When Ian Fleming started writing the James Bond books in 1953, he gave an impression of being very worldly-wise and attempted to provide an exotic life for his hero. In truth much of what he created was rather naïve. The traits he gave Bond were mostly his own such as his favourite brand of toiletries and his love of scrambled eggs. There has been much written over the years about the vodka martini he drinks - including Daniel Craig's Bond ditching the drink in favour of a different one. Most people don't really care, I'm sure, but evidently the Fleming drink is not supposed to be particularly pleasant. Not being a cocktail drinker I really don't care. However, there is a point to my ramblings here.

Whilst skiing in the Pyrenees last week as opposed to our usual haunts of the Alps, we skied off-piste briefly which added a frisson of excitement to the proceedings. It struck me again that whilst taking great pleasure in the activity, back in the post-war years when Fleming was writing it would have seemed like life on another planet for many of his readers.

As many people have probably grown up with the films rather than actually reading the books, Bond has become synonymous with an exotic and exciting lifestyle. This lifestyle must have seemed extraordinarily fascinating back then in those harsh and austere days of rationing.
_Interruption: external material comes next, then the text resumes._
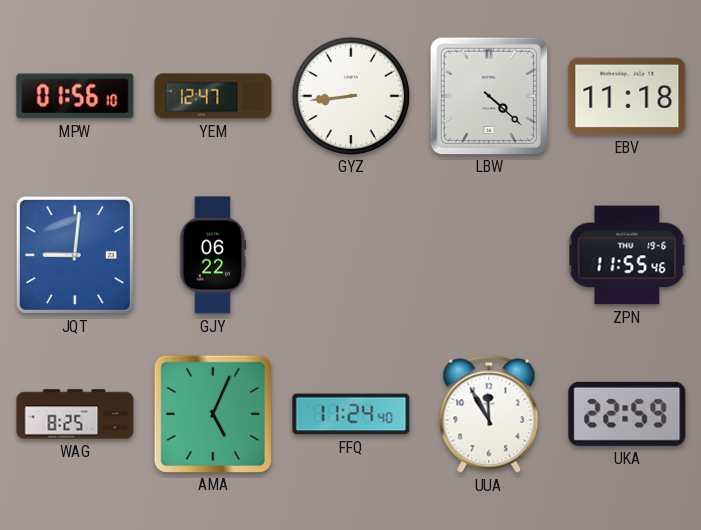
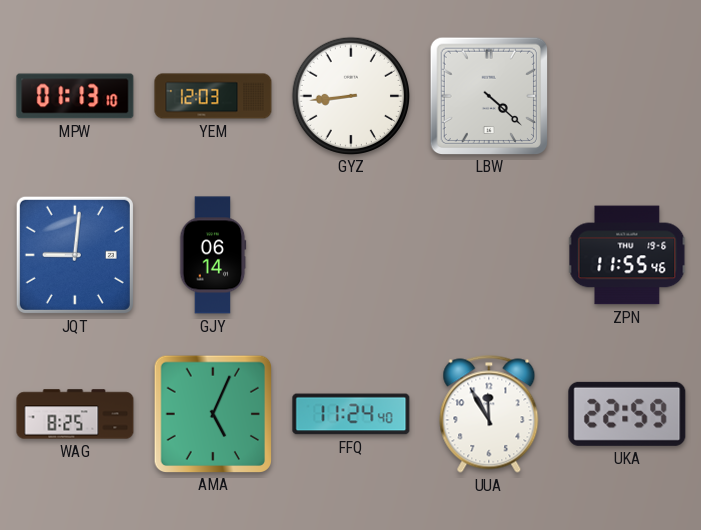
MPW: 01:56 -> 01:13
YEM: 12:47 -> 12:03
EBV: 11:18 -> none
GJY: 06:22 -> 06:14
Rationing was brought to an end on 4th July 1954, two years before I was born. Bond's easy familiarity with fine dining, cocktails and how to undress ladies without fumbling like Captain Hook must have fueled many fantasies of a smarmy, charmed life.

This life now very much seems to be with us. Many of us have been to exotic locations, eaten far more interesting foods than Bond ever seemed to and driven some very flashy cars too. The amount of things my car can do seems way beyond even the worst excesses of the awful Roger Moore years of the Bond franchise. Mind you, I still haven't found the ejector seat or machine guns but I'm fairly sure that Nissan have provided them.

We use communication devices and can track people via their phones and cars if we are suspicious enough of our partners. Mrs Dave can just look at her wrist to read her texts without even checking her phone due to her exercise doo-hickie. When I want to check a fact I can google it or use the Wikipedia app on my phone within seconds. It's quicker to check a recipe online than it is to look it up in a book too. The pleasure of looking things up is still there though. Having instant access isn't always the best thing in my very humble opinion.

Air travel is definitely something that has changed over the years. Loads of people seem to have been to the most far-flung parts of the World quite happily and experienced some very diverse cultures. In Fleming's time very few - only the very rich - really travelled abroad. Flying must have been very exciting. Probably not the long slog through airport security that we have to endure nowadays. Given how much we have to take off and put in a tray now I'm surprised they don't just tell us to walk naked through the security checks and have done with it.

Cameras. Let's not talk about cameras.

So, exotic holidays, food and drinks are available fairly cheaply nowadays. Our technology is so advanced (even if our battery technology hasn't kept up) that we can keep in touch and have instant access to many forms of knowledge. We drive cars a that many of us still can't work out all the things it can do. I have a pen that is a stylus for my phone, two different screwdrivers, a spirit level and a short ruler. A useful item for me, mainly to tighten the screw on my glasses and write quick notes with. You can use it to stir tea too. Mind you, the refill is so short you can't write many notes with it.

Still, with all this going on I feel that we are all James Bond now. Okay, without the murder and violence, but I'm sure some people manage that too.